Your answer must be an exact copy of the entries, containing no images.

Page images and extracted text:

====================

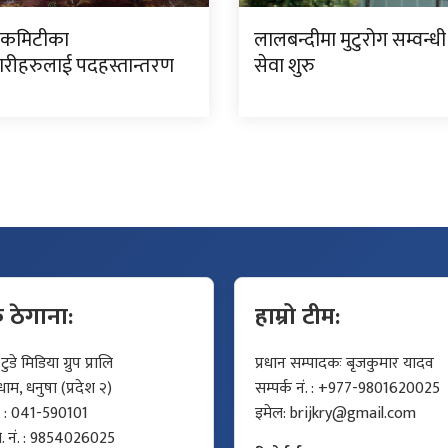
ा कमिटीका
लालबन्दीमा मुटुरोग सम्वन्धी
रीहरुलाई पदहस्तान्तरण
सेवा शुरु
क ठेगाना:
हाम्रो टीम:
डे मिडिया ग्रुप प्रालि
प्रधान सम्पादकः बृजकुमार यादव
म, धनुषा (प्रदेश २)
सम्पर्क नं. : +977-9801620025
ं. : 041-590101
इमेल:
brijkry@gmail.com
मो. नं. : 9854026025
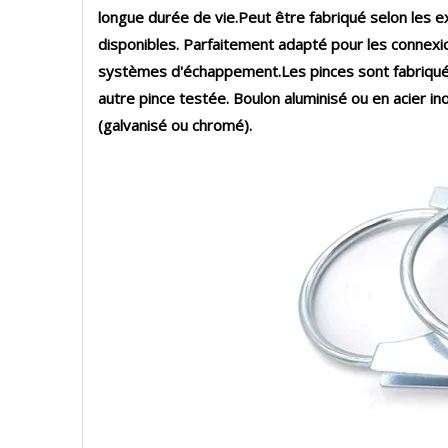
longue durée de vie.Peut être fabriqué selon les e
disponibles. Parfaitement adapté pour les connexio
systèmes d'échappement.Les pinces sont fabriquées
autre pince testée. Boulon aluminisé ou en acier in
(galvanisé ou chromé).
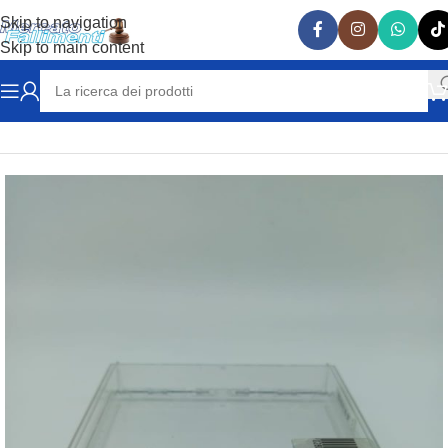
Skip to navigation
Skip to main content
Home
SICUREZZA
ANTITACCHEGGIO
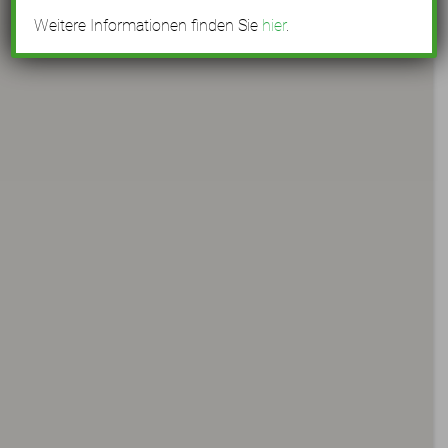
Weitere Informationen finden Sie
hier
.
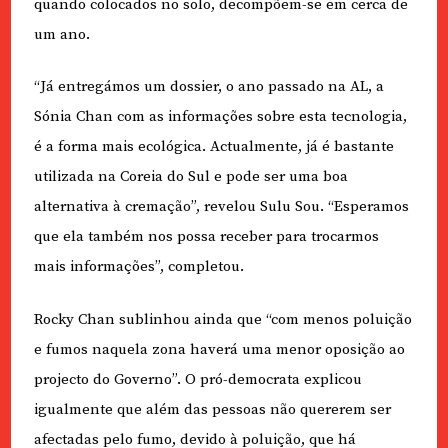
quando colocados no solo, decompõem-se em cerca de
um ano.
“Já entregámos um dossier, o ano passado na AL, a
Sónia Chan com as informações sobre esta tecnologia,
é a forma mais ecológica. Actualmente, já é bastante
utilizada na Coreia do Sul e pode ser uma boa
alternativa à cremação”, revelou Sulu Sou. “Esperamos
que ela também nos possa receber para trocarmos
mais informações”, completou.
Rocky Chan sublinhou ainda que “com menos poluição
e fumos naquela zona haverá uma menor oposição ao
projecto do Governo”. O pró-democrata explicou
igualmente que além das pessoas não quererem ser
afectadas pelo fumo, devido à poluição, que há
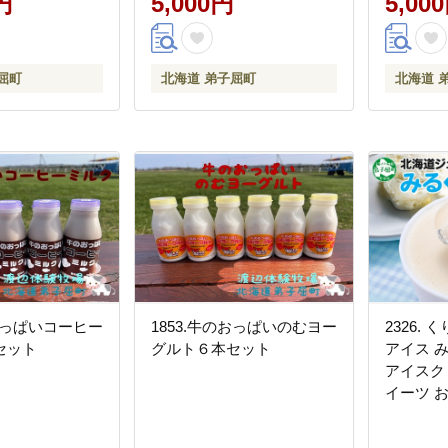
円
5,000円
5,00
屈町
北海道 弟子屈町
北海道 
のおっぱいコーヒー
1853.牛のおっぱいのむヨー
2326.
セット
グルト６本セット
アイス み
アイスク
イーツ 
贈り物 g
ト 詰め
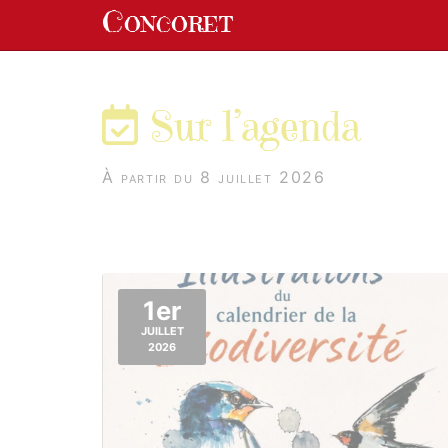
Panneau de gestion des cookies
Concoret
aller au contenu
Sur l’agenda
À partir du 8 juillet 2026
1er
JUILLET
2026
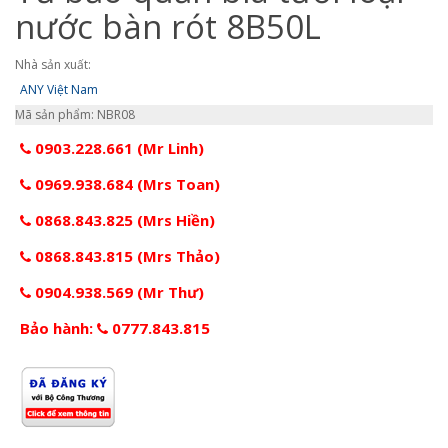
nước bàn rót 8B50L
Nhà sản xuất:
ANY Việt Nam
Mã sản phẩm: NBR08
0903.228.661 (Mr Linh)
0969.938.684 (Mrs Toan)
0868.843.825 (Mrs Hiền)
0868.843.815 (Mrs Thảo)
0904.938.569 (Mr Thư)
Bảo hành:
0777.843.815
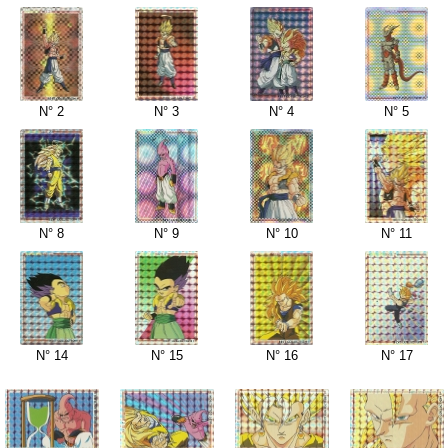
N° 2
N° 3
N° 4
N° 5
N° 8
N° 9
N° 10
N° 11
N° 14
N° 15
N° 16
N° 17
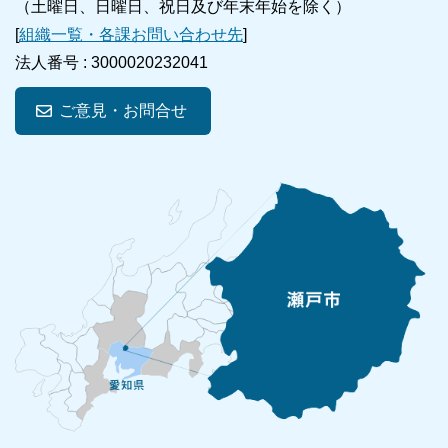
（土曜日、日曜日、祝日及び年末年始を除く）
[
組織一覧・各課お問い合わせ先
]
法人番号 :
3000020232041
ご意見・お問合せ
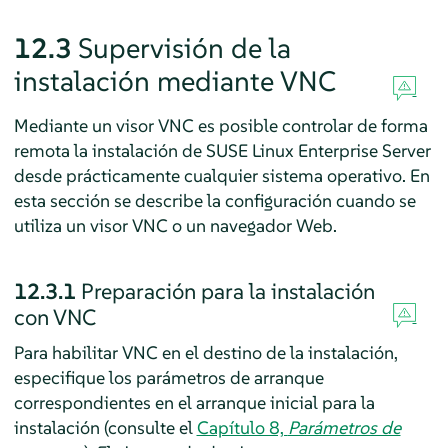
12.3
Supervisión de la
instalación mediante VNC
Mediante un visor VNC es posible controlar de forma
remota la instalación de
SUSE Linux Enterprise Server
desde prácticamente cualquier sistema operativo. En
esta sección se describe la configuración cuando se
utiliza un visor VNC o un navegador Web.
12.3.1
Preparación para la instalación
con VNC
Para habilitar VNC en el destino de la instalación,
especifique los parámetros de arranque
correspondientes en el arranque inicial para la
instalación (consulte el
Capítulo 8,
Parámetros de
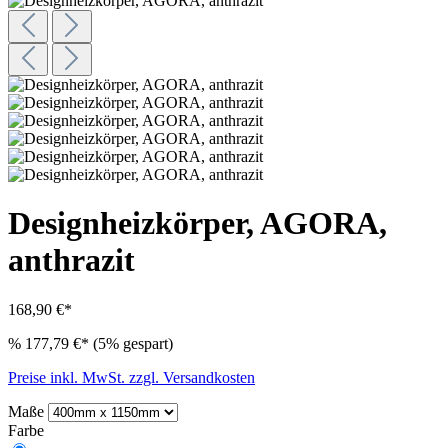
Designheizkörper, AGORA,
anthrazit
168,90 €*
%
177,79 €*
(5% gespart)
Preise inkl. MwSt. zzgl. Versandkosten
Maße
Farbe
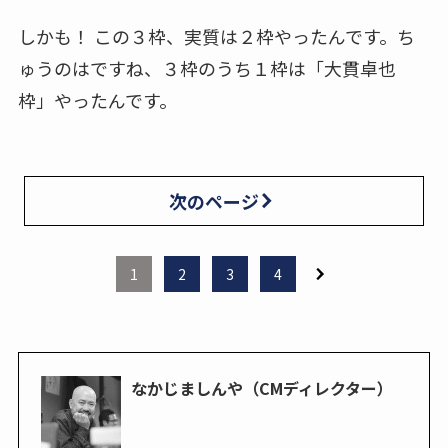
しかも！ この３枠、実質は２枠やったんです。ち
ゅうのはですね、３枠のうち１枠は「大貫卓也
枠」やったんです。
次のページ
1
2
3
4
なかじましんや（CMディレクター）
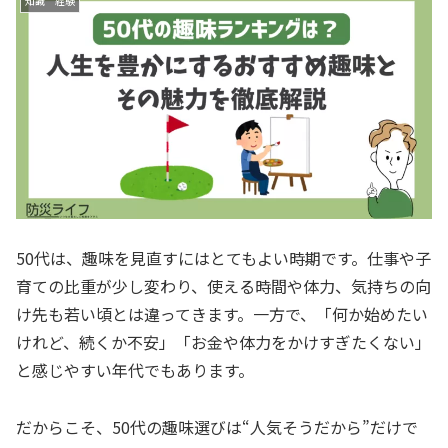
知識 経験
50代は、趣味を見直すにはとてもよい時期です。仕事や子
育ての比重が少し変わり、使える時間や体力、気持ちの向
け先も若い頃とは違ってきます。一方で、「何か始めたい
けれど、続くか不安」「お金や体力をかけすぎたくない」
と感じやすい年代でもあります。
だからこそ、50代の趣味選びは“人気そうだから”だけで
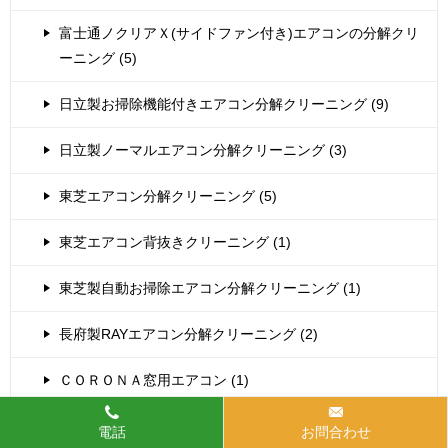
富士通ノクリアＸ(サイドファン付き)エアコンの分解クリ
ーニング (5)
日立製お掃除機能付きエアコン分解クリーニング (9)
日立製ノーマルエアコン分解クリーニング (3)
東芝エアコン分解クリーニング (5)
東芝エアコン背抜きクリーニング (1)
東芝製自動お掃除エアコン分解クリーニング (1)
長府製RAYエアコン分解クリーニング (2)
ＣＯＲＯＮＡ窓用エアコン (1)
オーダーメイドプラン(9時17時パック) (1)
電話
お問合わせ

====================

** Task answer **
ा कमिटीका
लालबन्दीमा मुटुरोग सम्वन्धी
रीहरुलाई पदहस्तान्तरण
सेवा शुरु
क ठेगाना:
हाम्रो टीम:
डे मिडिया ग्रुप प्रालि
प्रधान सम्पादकः बृजकुमार यादव
म, धनुषा (प्रदेश २)
सम्पर्क नं. : +977-9801620025
ं. : 041-590101
इमेल:
brijkry@gmail.com
मो. नं. : 9854026025
longue durée de vie.Peut être fabriqué selon les e
disponibles. Parfaitement adapté pour les connexio
systèmes d'échappement.Les pinces sont fabriquées
autre pince testée. Boulon aluminisé ou en acier in
(galvanisé ou chromé).
Skip to navigation
Skip to main content
Home
SICUREZZA
ANTITACCHEGGIO
Weitere Informationen finden Sie
hier
.
quando colocados no solo, decompõem-se em cerca de
um ano.
“Já entregámos um dossier, o ano passado na AL, a
Sónia Chan com as informações sobre esta tecnologia,
é a forma mais ecológica. Actualmente, já é bastante
utilizada na Coreia do Sul e pode ser uma boa
alternativa à cremação”, revelou Sulu Sou. “Esperamos
que ela também nos possa receber para trocarmos
mais informações”, completou.
Rocky Chan sublinhou ainda que “com menos poluição
e fumos naquela zona haverá uma menor oposição ao
projecto do Governo”. O pró-democrata explicou
igualmente que além das pessoas não quererem ser
afectadas pelo fumo, devido à poluição, que há
円
5,000円
5,00
屈町
北海道 弟子屈町
北海道 
のおっぱいコーヒー
1853.牛のおっぱいのむヨー
2326.
セット
グルト６本セット
アイス み
アイスク
イーツ 
贈り物 g
ト 詰め
Panneau de gestion des cookies
Concoret
aller au contenu
Sur l’agenda
À partir du 8 juillet 2026
1er
JUILLET
2026
nước bàn rót 8B50L
Nhà sản xuất:
ANY Việt Nam
Mã sản phẩm: NBR08
0903.228.661 (Mr Linh)
0969.938.684 (Mrs Toan)
0868.843.825 (Mrs Hiền)
0868.843.815 (Mrs Thảo)
0904.938.569 (Mr Thư)
Bảo hành:
0777.843.815
N° 2
N° 3
N° 4
N° 5
N° 8
N° 9
N° 10
N° 11
N° 14
N° 15
N° 16
N° 17
（土曜日、日曜日、祝日及び年末年始を除く）
[
組織一覧・各課お問い合わせ先
]
法人番号 :
3000020232041
ご意見・お問合せ
12.3
Supervisión de la
instalación mediante VNC
Mediante un visor VNC es posible controlar de forma
remota la instalación de
SUSE Linux Enterprise Server
desde prácticamente cualquier sistema operativo. En
esta sección se describe la configuración cuando se
utiliza un visor VNC o un navegador Web.
12.3.1
Preparación para la instalación
con VNC
Para habilitar VNC en el destino de la instalación,
especifique los parámetros de arranque
correspondientes en el arranque inicial para la
instalación (consulte el
Capítulo 8,
Parámetros de
Designheizkörper, AGORA,
anthrazit
168,90 €*
%
177,79 €*
(5% gespart)
Preise inkl. MwSt. zzgl. Versandkosten
Maße
Farbe
しかも！ この３枠、実質は２枠やったんです。ち
ゅうのはですね、３枠のうち１枠は「大貫卓也
枠」やったんです。
次のページ
1
2
3
4
なかじましんや（CMディレクター）
知識 経験
50代は、趣味を見直すにはとてもよい時期です。仕事や子
育ての比重が少し変わり、使える時間や体力、気持ちの向
け先も若い頃とは違ってきます。一方で、「何か始めたい
けれど、続くか不安」「お金や体力をかけすぎたくない」
と感じやすい年代でもあります。
だからこそ、50代の趣味選びは“人気そうだから”だけで
富士通ノクリアＸ(サイドファン付き)エアコンの分解クリ
ーニング (5)
日立製お掃除機能付きエアコン分解クリーニング (9)
日立製ノーマルエアコン分解クリーニング (3)
東芝エアコン分解クリーニング (5)
東芝エアコン背抜きクリーニング (1)
東芝製自動お掃除エアコン分解クリーニング (1)
長府製RAYエアコン分解クリーニング (2)
ＣＯＲＯＮＡ窓用エアコン (1)
オーダーメイドプラン(9時17時パック) (1)
電話
お問合わせ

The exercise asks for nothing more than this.